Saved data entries
******************************

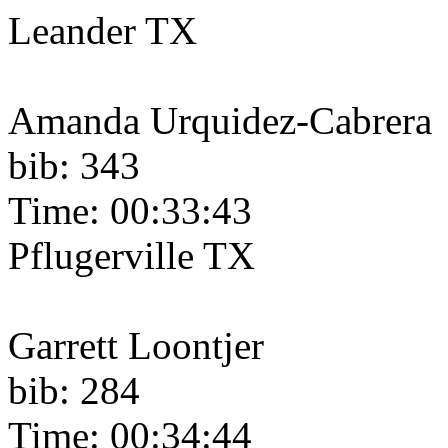
Leander TX
Amanda Urquidez-Cabrera
bib: 343
Time: 00:33:43
Pflugerville TX
Garrett Loontjer
bib: 284
Time: 00:34:44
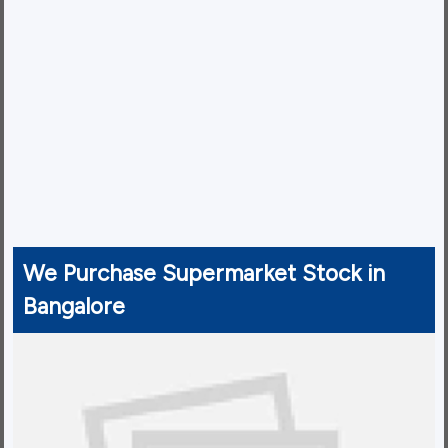
We Purchase Supermarket Stock in
Bangalore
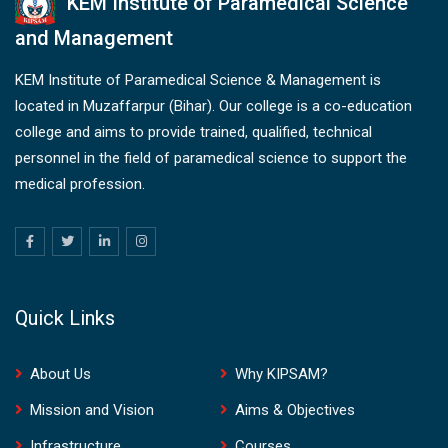
KEM Institute of Paramedical Science
and Management
KEM Institute of Paramedical Science & Management is
located in Muzaffarpur (Bihar). Our college is a co-education
college and aims to provide trained, qualified, technical
personnel in the field of paramedical science to support the
medical profession.
Quick Links
About Us
Why KIPSAM?
Mission and Vision
Aims & Objectives
Infrastructure
Courses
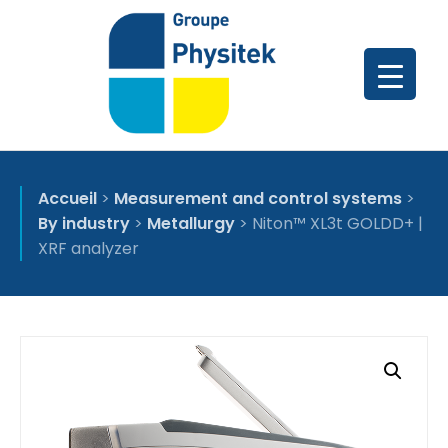
Accueil
>
Measurement and control systems
>
By industry
>
Metallurgy
>
Niton™ XL3t GOLDD+ |
XRF analyzer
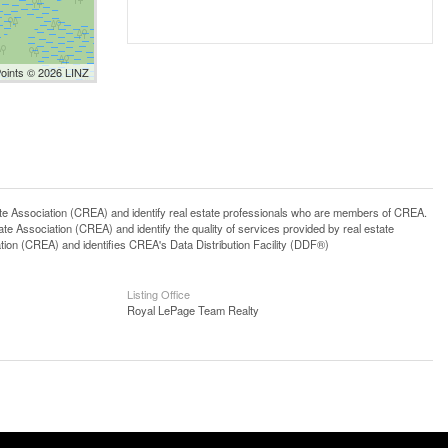
Points © 2026 LINZ
ssociation (CREA) and identify real estate professionals who are members of CREA.
 Association (CREA) and identify the quality of services provided by real estate
n (CREA) and identifies CREA's Data Distribution Facility (DDF®)
Listing Office
Royal LePage Team Realty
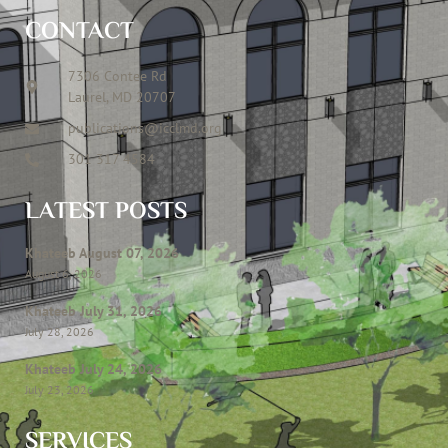
CONTACT
7306 Contee Rd
Laurel, MD 20707
publications@icclmd.org
301 317 4584
LATEST POSTS
Khateeb August 07, 2026
August 6, 2026
Khateeb July 31, 2026
July 28, 2026
Khateeb July 24, 2026
July 23, 2026
SERVICES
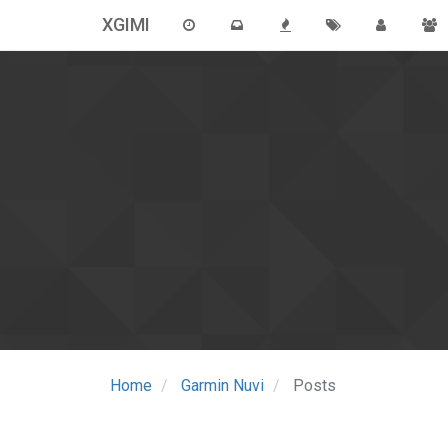
XGIMI
Home
Garmin Nuvi
Posts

******************************

• **Work instructions**
Each entry above should come back word for word, and no picture should come with it.

• **Response**
Leander TX
Amanda Urquidez-Cabrera
bib: 343
Time: 00:33:43
Pflugerville TX
Garrett Loontjer
bib: 284
Time: 00:34:44
We Purchase Supermarket Stock in
Bangalore
KEM Institute of Paramedical Science
and Management
KEM Institute of Paramedical Science & Management is
located in Muzaffarpur (Bihar). Our college is a co-education
college and aims to provide trained, qualified, technical
personnel in the field of paramedical science to support the
medical profession.
Quick Links
About Us
Why KIPSAM?
Mission and Vision
Aims & Objectives
Infrastructure
Courses
Accueil
>
Measurement and control systems
>
By industry
>
Metallurgy
>
Niton™ XL3t GOLDD+ |
XRF analyzer
Points © 2026 LINZ
ssociation (CREA) and identify real estate professionals who are members of CREA.
 Association (CREA) and identify the quality of services provided by real estate
n (CREA) and identifies CREA's Data Distribution Facility (DDF®)
Listing Office
Royal LePage Team Realty
CONTACT
7306 Contee Rd
Laurel, MD 20707
publications@icclmd.org
301 317 4584
LATEST POSTS
Khateeb August 07, 2026
August 6, 2026
Khateeb July 31, 2026
July 28, 2026
Khateeb July 24, 2026
July 23, 2026
SERVICES
XGIMI
Home
Garmin Nuvi
Posts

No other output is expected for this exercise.